BEGIN Given records
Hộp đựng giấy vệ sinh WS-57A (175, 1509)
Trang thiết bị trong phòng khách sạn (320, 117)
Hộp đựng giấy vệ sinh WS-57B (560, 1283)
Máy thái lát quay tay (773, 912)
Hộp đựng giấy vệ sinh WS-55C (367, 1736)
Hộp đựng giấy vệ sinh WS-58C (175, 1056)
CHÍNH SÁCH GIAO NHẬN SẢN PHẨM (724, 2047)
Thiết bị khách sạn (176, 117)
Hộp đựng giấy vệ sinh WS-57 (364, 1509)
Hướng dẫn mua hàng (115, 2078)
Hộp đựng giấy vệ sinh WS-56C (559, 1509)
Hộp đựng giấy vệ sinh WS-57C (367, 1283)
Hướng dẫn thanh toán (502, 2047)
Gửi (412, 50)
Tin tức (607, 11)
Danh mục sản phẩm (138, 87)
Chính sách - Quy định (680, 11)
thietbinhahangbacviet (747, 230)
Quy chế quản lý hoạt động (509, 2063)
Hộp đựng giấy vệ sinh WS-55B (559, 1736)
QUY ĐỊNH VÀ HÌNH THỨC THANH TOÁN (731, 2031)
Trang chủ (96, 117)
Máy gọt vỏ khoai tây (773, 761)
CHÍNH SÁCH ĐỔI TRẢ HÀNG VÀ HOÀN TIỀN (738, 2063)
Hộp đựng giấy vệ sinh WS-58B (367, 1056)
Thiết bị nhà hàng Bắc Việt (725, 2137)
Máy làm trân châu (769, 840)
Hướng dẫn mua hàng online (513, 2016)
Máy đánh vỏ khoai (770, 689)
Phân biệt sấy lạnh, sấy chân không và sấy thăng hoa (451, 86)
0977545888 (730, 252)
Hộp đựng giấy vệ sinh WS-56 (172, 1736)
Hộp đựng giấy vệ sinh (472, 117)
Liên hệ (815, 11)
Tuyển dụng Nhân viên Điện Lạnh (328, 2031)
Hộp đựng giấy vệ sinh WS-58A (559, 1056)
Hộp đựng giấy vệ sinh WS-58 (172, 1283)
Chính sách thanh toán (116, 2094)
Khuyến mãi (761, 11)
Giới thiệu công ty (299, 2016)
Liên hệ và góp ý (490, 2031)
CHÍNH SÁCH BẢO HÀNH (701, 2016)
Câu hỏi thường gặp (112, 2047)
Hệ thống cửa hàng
END Given records
** What needs to be done **
Above are the records; from them, give again exactly the lines from the one containing "CHÍNH SÁCH ĐỔI" through the one containing "Tuyển dụng Nhân viên Điện Lạnh (328, 2031)", both included.

** Output of the exercise **
CHÍNH SÁCH ĐỔI TRẢ HÀNG VÀ HOÀN TIỀN (738, 2063)
Hộp đựng giấy vệ sinh WS-58B (367, 1056)
Thiết bị nhà hàng Bắc Việt (725, 2137)
Máy làm trân châu (769, 840)
Hướng dẫn mua hàng online (513, 2016)
Máy đánh vỏ khoai (770, 689)
Phân biệt sấy lạnh, sấy chân không và sấy thăng hoa (451, 86)
0977545888 (730, 252)
Hộp đựng giấy vệ sinh WS-56 (172, 1736)
Hộp đựng giấy vệ sinh (472, 117)
Liên hệ (815, 11)
Tuyển dụng Nhân viên Điện Lạnh (328, 2031)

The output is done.